Our contrasts can be formed by the usual makeContrasts() function, but we can easily specify five contrasts that might be interesting.
contrasts_matrix <- makeContrasts(drug_in_hodgkins=Hodgkins.Ixazomib - Hodgkins.Control,
drug_in_TCL=TCL.Ixazomib - TCL.Control,
cell_in_control=Hodgkins.Control - TCL.Control,
cell_w_drug=Hodgkins.Ixazomib - TCL.Ixazomib,
interaction=(Hodgkins.Control - TCL.Control) - (Hodgkins.Ixazomib - TCL.Ixazomib),
levels=design)
kable(contrasts_matrix)
| | drug_in_hodgkins| drug_in_TCL| cell_in_control| cell_w_drug| interaction|
|:-----------------|----------------:|-----------:|---------------:|-----------:|-----------:|
|Hodgkins.Control | -1| 0| 1| 0| 1|
|Hodgkins.Ixazomib | 1| 0| 0| 1| -1|
|TCL.Control | 0| -1| -1| 0| -1|
|TCL.Ixazomib | 0| 1| 0| -1| 1|
Now we can run the fit as usual
gse66417_fit <- lmFit(gse66417_eset,design)

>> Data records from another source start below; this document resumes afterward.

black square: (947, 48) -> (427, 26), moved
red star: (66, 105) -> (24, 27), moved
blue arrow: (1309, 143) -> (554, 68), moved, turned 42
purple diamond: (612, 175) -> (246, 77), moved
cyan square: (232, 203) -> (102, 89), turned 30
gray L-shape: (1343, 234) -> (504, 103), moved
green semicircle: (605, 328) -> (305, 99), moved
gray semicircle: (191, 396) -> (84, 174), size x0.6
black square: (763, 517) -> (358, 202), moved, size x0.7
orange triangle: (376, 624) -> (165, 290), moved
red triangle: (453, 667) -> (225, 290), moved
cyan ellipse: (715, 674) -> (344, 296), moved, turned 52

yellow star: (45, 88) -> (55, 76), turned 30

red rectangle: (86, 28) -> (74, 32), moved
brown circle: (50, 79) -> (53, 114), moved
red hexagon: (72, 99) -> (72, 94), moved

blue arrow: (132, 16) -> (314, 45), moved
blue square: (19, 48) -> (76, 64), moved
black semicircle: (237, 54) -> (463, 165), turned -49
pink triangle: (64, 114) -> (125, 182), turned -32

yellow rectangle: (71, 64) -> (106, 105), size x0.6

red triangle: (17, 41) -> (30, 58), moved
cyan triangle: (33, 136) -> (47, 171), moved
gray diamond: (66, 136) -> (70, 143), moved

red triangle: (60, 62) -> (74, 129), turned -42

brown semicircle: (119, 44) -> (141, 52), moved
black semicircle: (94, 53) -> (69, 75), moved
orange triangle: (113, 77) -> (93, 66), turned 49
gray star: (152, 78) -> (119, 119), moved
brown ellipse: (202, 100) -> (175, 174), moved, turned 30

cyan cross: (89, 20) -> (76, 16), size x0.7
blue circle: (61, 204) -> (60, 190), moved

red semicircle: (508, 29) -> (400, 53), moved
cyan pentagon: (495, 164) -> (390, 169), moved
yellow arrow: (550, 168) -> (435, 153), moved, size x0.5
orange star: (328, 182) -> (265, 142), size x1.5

gse66417_fit2 <- contrasts.fit(gse66417_fit,contrasts=contrasts_matrix)
gse66417_fit2 <- eBayes(gse66417_fit2)
summary(decideTests(gse66417_fit2,lfc=1))

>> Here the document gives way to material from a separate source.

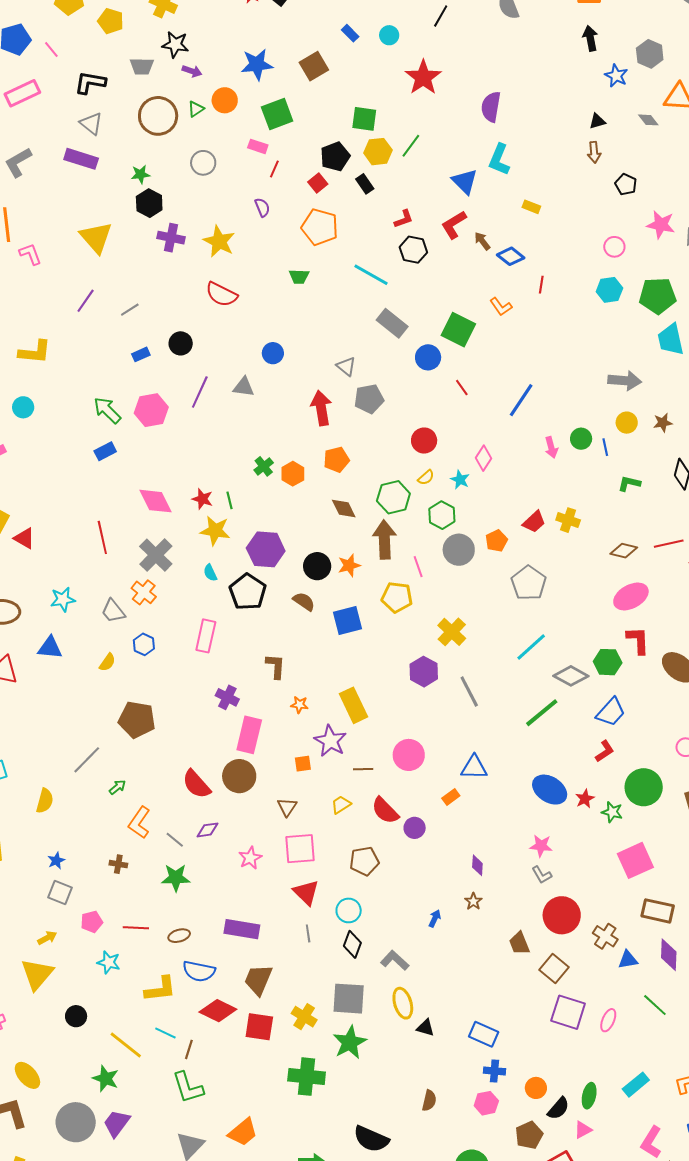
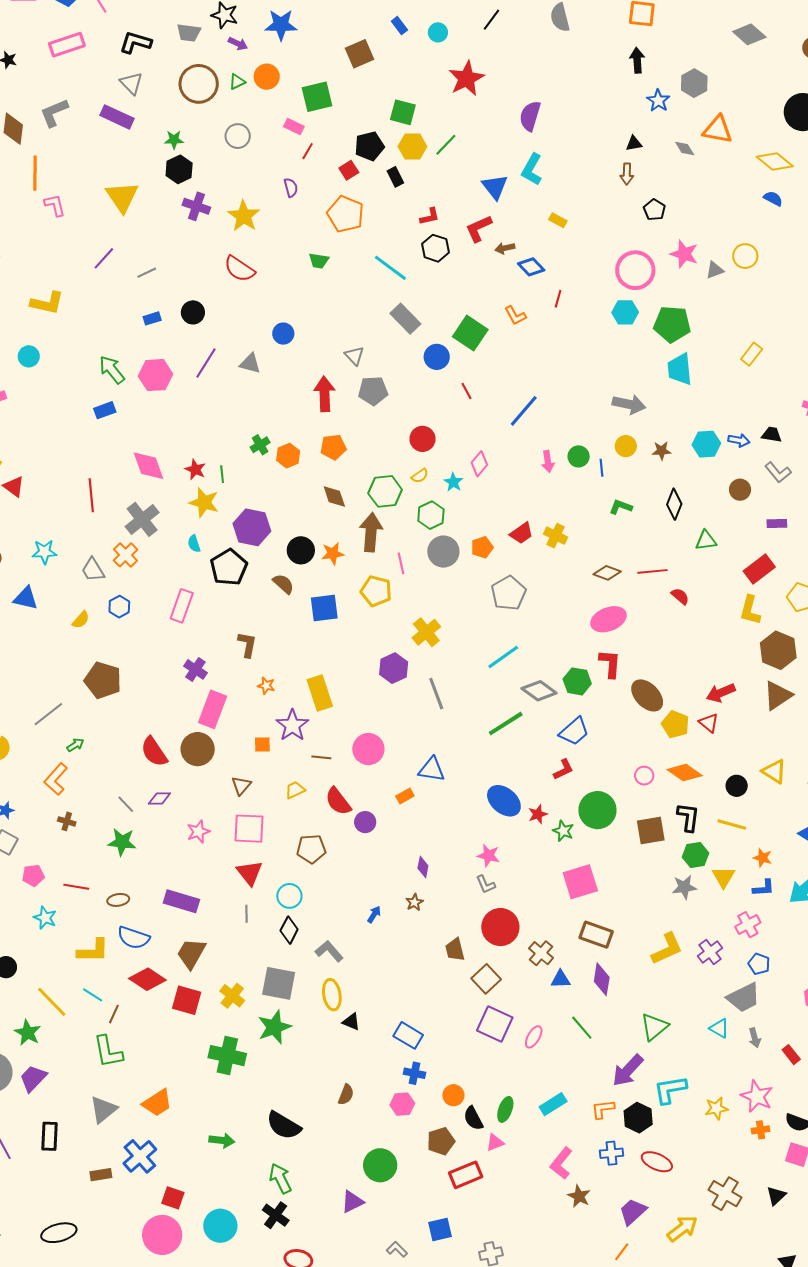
blue star: (257, 64) -> (281, 25), moved
brown arrow: (482, 241) -> (505, 248), turned -72
pink circle: (614, 247) -> (635, 270), size x1.8
orange L-shape: (139, 823) -> (56, 779), moved
black semicircle: (558, 1108) -> (473, 1118), turned 105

drug_in_hodgkins drug_in_TCL cell_in_control cell_w_drug interaction
Down 451 2 2330 2769 380
NotSig 52649 53531 49312 48453 52888
Up 517 84 1975 2395 349
Key Points
The
formulaclass of objects in R enables us to represent a wide range of models to identify differentially expressed genes.